What you realise is that the character I’m playing is giving a performance himself. He has a fake name, he’s wearing these masks and he’s playing hide and seek with his victim and revealing aspects of himself at different times.

That started to dictate the performance. It was surprisingly fun once I got into it, because the masks were so interesting and changed all the behaviour that I imagined I would do.

Ethan Hawke originally didn’t want to play The Grabber. (Photo by Rich Fury/Invision/AP)
Ethan Hawke originally didn’t want to play The Grabber. (Photo by Rich Fury/Invision/AP)

Scott said he was channelling experiences from his childhood when he wrote The Black Phone. Did you bring any of your experiences to the role, or was it based on anyone you knew?

I hope not! For me, when you’re telling a scary story, you’re trying to conjure dream language and go deep into people’s psyche in what they’re most afraid of. And one of the things we’re most afraid of is being powerless or someone preying on the weak – especially on the young, that’s terrifying to us.

And that mask in some primal way looks like an ancient devil figure. You’re not playing an old school sense of that character, it’s more an embodiment of fear.
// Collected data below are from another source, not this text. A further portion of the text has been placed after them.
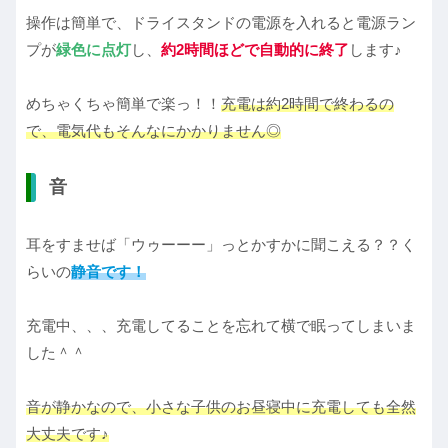
操作は簡単で、ドライスタンドの電源を入れると電源ラン
プが
緑色に点灯
し、
約2時間ほどで自動的に終了
します♪
めちゃくちゃ簡単で楽っ！！
充電は約2時間で終わるの
で、電気代もそんなにかかりません◎
音
耳をすませば「ウゥーーー」っとかすかに聞こえる？？く
らいの
静音です！
充電中、、、充電してることを忘れて横で眠ってしまいま
した＾＾
音が静かなので、小さな子供のお昼寝中に充電しても全然
大丈夫です♪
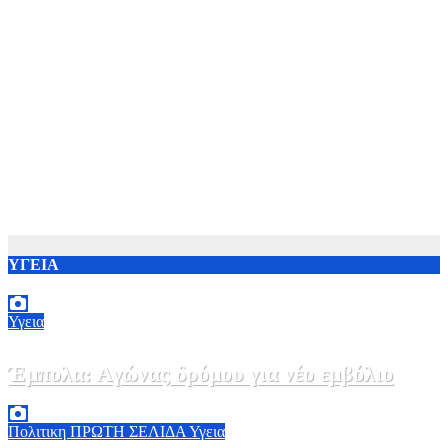
ΥΓΕΙΑ
Υγεια
Έμπολα: Αγώνας δρόμου για νέο εμβόλιο
7 Αυγούστου, 2026 23:00
0
Πολιτικη
ΠΡΩΤΗ ΣΕΛΙΔΑ
Υγεια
You have to go on a dream quest.

I know some parents have walked out of some screenings because they couldn’t handle kids being put in peril.

We all have things that we’re really afraid of that we can’t even think about. What I love about the movie is it’s about children surviving and learning they can take agency for themselves, a brother and sister taking care of each other.

A lot of children feel powerless and feel like adults do not have their best wishes at heart. In a lot of ways, The Grabber represents the older generation attacking a younger generation, whether it’s parents or teachers not protecting kids at school. They don’t feel sage and this is a story in which they learn to take care of themselves.

That’s why I think parents should stick through it. Kids are stronger than you think.

Ethan Hawke says he wants to work with his daughter Maya Hawke. Picture: Matt Winkelmeyer/Getty Images
Ethan Hawke says he wants to work with his daughter Maya Hawke. Picture: Matt Winkelmeyer/Getty Images

How do you feel about being a figure of people’s nightmares?

If you live long enough in the life of an actor, you have different stages and you can be the young ingenue, you can be the figure of people’s imaginative romance, you can be the joke, you can be the action hero and you’ve got to be the demon sometimes too.

Is that the stage you’re in right now?

Sure seems like it.

Arthur Harrow in Moon Knight was terrifying as well.

He was terrifying! But in The Northman, I got to be a benevolent king. So the lord giveth and the lord taketh away.

I loved The Good Lord Bird. What else are you working on that’s your own thing?

The Good Lord Bird is one of my favourite things I’ve ever done.

I’m trying to develop a couple of projects. I really want to act with my daughter, Maya. So we’re developing some things together.

I’m always working on a handful of different things. I’m finishing a movie with Julia Roberts right now, so that should be fun.